The cynic in me is resigned to one inescapable fact: everyone has to make difficult decisions almost every day of their lives. Despite that, there are whole industries built on the idea that these compromises somehow don't exist - yes, you can lose weight and eat tasty food say the adverts. Well I'm here to give you a painful nugget of truth: no you can't. If you eat things that want to eat, you're going to get fat.
Moto GP 08 is the result of a number of difficult decisions and compromises, too. Here's a game that finds itself entering a market currently obsessed with hurtling towards high-definition 3D racing – with all the choppiness that such a tactic currently involves – yet, I-play has decided to strip Moto GP 08 back to basics and come up with what many will see as an 'old school' racer. And boy, we should be thankful for it.
Many amongst you might have a hankering for 3D visuals and top-notch graphics, but five minutes playing Moto GP 08 proves that, compromise or not, this is a game that feels all the smoother for turning its graphical equaliser down a notch or two. Literally smoother, too. Sacrificing a place atop the graphical league has resulted in a game that runs like a dream. No slowdown, no awkward camera angles, no delayed reactions. This is an instant racer, which is just as instantly gratifying.

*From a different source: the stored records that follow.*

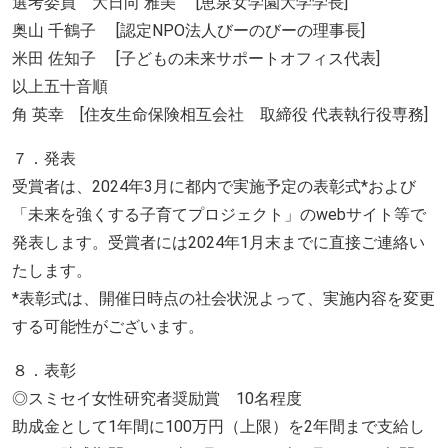
選考委員 大日向 雅美 [恵泉女学園大学学長]
奥山 千鶴子 [認定NPO法人びーのびーの理事長]
米田 佐知子 [子どもの未来サポートオフィス代表]
以上五十音順
角 英幸 [住友生命保険相互会社 取締役 代表執行役専務]
７．発表
受賞者は、2024年3月に都内で実施予定の表彰式*および
「未来を強くする子育てプロジェクト」のwebサイト等で
発表します。受賞者には2024年1月末までに直接ご連絡い
たします。
*表彰式は、開催日時点の社会状況よって、実施内容を変更
する可能性がございます。
８．表彰
◎スミセイ女性研究者奨励賞 10名程度
助成金として1年間に100万円（上限）を2年間まで支給し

The races themselves manage to convey a real sense of speed. With 18 bikes on the track – made up of names that litter Moto GP circuits every season – it's very hard to have an uneventful race; rivals will whizz past you if you make the smallest mistake. Likewise, if you manage to put together a chain of smooth, tight corners, then you'll find yourself slicing and dicing your way back up to the front of the field.
Moto GP 08 seems to employ a certain amount of elasticity in these contests, in that the pack stays quite tightly together throughout each track's two laps. Even if you pull off a faultless race at the front of the grid, it's fairly likely that your competitors won't be too far behind. It also means that a disastrous first lap can be saved if you manage to keep it together on the second circuit.
It's the kind of system that enrages purists, but I-play's take on Moto GP 08 is an unashamedly arcade one. This is a game designed to celebrate the sport and embrace new fans, rather than a secular title created to service a closed-off fanatical community. That said, anyone who does spend their weekends following the Moto GP season will appreciate the fact that I-play's ode to biking comes with both circuits and riders fans will recognise.
The courses themselves are pulled off with panache, serving up varied experiences despite the fact that graphically their differences are few. Where that sense of realism falls apart, however, is in the races themselves, where both boosting and flying around corners without touching your breaks are commonplace. It's not to the detriment of the overall experience, however – quite the opposite.
Success in Moto GP 08 comes from holding tight to the corners and using the game's boost – which starts full, and then builds back up gradually when depleted – when on clear straights. While breaking usually isn't needed to stay on the track, you'll find that rivals will slip by unless you hit the breaks slightly before each bend. Fusing all these elements together is easy enough, however, and becomes second nature after a few minutes of play.
The game also has a sizable chunk of charm mixed in, too. Pre and post race commentators constantly keep you in touch with your performance and position in the championship, adding a sense of connection that many other racers just don't manage. Moto GP 08 also encourages continued play, with successful races resulting in your bike being steadily upgraded, improving your performance on track.
But most gamers won't need any motivation to keep on plugging away at I-play's take on the Moto GP circuit. It's full of thrills, is instantly accessible, and makes a sport perhaps not usually to everyone's palette suddenly affable to all. If that's as a result of a compromise or two, then they're compromises that are fully justified and are rewarded tenfold.